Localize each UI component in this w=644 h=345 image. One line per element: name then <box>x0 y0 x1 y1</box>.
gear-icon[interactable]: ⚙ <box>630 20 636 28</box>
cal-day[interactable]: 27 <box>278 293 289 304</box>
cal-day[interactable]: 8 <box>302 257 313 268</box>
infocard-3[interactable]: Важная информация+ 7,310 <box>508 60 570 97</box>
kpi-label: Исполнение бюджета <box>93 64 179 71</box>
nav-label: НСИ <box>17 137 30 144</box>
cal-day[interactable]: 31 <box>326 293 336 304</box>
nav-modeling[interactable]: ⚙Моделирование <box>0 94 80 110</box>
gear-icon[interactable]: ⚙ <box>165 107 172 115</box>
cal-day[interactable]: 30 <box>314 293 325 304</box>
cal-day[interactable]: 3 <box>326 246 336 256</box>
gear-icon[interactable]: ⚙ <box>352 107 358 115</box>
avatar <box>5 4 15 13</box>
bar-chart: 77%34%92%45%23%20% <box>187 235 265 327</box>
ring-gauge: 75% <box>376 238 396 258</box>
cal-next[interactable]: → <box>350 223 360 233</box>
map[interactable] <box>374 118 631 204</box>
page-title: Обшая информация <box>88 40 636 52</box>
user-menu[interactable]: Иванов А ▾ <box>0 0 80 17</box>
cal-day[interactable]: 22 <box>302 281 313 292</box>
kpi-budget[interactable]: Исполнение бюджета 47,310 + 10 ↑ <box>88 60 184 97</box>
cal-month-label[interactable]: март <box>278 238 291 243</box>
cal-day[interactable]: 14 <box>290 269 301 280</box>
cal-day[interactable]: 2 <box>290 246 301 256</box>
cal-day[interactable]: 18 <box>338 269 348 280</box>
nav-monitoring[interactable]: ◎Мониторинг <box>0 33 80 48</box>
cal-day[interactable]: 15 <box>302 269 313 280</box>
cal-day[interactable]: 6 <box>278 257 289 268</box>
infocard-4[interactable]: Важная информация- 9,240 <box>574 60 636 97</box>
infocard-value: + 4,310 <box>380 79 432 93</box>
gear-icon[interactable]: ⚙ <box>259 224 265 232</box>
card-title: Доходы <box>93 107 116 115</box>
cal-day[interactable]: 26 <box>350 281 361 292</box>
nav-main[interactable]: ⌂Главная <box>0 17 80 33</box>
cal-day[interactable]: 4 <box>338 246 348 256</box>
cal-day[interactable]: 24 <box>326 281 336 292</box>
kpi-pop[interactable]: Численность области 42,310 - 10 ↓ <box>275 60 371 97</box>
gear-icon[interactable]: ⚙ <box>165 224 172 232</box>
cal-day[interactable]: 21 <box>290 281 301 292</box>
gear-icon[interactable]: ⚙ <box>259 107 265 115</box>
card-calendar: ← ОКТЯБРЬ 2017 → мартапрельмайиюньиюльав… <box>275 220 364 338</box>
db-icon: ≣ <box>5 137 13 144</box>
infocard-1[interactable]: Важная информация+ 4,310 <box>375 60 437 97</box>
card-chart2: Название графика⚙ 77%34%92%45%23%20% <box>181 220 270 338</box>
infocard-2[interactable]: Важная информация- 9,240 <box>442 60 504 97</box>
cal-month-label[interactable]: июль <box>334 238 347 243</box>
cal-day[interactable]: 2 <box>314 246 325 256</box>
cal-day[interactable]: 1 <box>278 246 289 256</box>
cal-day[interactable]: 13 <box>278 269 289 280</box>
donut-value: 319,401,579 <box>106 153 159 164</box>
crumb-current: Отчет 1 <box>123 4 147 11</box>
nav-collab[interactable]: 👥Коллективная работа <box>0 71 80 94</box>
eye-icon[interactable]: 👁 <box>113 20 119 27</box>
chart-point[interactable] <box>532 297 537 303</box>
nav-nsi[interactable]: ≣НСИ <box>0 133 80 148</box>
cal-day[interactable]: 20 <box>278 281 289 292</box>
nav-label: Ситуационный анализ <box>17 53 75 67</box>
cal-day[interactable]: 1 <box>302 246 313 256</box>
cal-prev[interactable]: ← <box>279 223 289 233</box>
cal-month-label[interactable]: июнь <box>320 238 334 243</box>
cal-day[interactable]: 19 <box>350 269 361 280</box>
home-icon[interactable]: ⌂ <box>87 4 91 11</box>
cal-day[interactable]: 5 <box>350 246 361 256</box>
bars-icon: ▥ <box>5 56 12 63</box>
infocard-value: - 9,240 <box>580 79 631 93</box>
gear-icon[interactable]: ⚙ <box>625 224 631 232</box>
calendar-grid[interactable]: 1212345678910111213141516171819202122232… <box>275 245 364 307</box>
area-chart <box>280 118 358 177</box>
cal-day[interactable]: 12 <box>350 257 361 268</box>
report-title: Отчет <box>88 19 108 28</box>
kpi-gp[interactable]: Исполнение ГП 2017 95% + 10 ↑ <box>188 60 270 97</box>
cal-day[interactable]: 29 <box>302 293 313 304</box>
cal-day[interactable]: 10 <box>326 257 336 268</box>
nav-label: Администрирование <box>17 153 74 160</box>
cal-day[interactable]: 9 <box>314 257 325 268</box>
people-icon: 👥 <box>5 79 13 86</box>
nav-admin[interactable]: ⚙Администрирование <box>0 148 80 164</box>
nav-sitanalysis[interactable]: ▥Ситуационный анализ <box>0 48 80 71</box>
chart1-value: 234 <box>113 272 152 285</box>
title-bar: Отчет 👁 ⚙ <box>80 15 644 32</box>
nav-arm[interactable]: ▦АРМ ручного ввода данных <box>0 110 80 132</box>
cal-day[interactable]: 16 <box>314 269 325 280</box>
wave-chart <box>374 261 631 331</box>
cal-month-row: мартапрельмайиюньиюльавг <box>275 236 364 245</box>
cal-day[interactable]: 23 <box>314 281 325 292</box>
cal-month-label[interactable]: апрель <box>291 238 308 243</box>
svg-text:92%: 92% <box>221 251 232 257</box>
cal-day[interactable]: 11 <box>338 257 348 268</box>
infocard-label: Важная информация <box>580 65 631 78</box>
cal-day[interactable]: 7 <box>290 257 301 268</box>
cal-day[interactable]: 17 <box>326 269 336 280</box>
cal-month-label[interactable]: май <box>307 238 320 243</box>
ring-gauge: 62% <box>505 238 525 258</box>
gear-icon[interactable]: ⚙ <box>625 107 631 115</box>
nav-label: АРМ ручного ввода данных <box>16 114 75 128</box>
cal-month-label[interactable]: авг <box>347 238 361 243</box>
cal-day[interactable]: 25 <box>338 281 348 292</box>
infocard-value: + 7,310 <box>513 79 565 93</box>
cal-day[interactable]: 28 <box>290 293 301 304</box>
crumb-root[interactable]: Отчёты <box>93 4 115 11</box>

__________

**EXERCISE AIM**
Find every line of the data above that holds the word "информация", then state how many there are and nothing else.

**RESULT**
6